In case you are utilizing Spring’s HealthIndicator be sure no matter you’re reporting this well being to can “learn” the response, as a result of you may add all the small print on this planet in there and report any state and the response code might be 200. If the orchestration or different system solely depends on you replying OK for wholesome and 5XX for non-healthy, then be sure so as to add this config:

well being:
UP: 200
DOWN: 503 // or no matter suits

Client lag is virtually the distinction between the final dedicated offset from a client group and the final out there for learn offset.
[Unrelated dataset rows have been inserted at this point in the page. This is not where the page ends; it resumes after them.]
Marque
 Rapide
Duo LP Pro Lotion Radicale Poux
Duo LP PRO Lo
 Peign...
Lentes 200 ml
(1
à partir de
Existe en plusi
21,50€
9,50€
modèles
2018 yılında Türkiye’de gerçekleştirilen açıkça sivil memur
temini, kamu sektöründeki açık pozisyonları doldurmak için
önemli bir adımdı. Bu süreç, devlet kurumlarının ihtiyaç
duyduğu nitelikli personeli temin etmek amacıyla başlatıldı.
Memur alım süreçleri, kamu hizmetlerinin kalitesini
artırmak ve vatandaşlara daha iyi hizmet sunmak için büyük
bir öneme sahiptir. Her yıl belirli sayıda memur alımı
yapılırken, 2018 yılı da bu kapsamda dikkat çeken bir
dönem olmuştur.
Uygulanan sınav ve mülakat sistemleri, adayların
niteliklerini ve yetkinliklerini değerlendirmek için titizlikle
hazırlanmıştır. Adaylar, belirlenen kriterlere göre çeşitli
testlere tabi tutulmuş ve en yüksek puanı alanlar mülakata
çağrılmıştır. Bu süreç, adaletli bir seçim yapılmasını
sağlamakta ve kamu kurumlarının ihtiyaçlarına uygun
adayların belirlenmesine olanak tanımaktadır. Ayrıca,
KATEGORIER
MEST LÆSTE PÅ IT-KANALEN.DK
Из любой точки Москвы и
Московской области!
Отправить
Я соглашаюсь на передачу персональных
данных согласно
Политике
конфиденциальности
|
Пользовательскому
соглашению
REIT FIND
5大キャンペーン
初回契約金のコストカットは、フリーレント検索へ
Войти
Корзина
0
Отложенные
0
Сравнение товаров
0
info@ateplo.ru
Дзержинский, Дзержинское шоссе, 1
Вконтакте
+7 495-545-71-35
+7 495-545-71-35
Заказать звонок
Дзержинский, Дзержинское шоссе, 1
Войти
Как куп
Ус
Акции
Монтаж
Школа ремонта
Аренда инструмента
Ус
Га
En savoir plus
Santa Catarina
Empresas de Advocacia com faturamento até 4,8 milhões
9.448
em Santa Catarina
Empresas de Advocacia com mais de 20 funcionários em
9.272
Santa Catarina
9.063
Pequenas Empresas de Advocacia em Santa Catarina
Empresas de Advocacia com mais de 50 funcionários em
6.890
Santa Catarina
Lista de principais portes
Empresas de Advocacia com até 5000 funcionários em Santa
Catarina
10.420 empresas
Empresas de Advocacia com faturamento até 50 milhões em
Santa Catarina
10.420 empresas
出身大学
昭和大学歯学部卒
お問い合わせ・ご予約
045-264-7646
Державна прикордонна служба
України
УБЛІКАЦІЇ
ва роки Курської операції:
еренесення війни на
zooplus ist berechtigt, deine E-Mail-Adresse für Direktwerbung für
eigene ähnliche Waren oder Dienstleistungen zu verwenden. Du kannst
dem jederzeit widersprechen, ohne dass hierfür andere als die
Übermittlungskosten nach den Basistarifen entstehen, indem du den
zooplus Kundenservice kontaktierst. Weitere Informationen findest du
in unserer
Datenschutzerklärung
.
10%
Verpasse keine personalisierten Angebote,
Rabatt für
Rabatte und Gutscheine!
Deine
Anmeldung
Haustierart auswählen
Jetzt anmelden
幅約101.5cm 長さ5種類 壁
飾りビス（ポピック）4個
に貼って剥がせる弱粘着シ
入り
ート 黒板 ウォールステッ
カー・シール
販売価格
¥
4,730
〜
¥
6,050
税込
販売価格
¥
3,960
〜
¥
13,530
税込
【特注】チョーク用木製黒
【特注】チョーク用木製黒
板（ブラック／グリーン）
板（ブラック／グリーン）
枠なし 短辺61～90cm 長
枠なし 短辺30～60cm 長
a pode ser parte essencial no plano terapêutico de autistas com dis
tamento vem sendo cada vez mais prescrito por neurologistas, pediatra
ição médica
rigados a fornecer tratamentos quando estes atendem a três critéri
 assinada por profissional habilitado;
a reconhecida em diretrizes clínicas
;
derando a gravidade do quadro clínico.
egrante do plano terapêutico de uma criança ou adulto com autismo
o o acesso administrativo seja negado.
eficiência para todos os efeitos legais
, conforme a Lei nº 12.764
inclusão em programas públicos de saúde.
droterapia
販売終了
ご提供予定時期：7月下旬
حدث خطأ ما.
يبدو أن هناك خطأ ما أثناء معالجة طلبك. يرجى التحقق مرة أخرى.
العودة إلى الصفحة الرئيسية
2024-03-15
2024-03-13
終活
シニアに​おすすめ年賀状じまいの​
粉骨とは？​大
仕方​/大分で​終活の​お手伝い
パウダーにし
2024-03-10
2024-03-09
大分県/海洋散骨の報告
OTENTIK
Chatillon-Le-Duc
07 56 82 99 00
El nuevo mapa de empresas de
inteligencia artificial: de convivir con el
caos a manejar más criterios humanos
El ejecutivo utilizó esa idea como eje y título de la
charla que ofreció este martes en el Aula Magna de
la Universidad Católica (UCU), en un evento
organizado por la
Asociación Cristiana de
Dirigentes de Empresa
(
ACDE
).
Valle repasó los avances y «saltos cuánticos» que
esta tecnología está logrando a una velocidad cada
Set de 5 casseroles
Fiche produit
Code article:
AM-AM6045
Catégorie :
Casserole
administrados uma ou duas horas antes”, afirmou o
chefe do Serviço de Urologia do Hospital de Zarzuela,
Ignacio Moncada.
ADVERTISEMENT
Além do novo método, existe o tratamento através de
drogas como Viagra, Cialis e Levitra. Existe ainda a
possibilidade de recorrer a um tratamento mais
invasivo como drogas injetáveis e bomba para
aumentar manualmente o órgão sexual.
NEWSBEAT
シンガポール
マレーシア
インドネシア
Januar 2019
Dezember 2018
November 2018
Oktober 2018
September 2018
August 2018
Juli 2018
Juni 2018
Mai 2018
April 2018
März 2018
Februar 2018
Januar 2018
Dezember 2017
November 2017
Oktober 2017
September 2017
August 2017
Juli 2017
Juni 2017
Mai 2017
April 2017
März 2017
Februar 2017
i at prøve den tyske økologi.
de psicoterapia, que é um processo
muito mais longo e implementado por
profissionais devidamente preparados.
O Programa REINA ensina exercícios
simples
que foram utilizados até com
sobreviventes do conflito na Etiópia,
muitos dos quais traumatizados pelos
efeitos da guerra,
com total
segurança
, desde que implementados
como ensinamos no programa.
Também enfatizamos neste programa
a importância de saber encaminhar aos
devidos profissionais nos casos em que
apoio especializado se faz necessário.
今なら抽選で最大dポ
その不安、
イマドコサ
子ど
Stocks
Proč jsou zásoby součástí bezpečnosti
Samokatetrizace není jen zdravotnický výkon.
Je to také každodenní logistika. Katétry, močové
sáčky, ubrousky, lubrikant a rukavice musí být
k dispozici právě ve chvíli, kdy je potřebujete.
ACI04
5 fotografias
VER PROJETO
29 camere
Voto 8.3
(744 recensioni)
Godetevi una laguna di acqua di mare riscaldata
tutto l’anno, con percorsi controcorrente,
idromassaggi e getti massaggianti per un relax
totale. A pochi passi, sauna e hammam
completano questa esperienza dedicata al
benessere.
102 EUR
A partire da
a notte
If the speed of manufacturing of information far exceeds the speed at which it’s consumed or the patron is having a difficulty processing the incoming messages, the patron group will lag.

This can be utilized as a efficiency indicator. When you’ve got agreed on an SLO (Service Stage Goal) for the pace at which information ought to arrive from supply to vacation spot and it’s not being met, then a fast take a look at the patron lag alert or dashboard will inform you which app within the pipeline is the responsible participant.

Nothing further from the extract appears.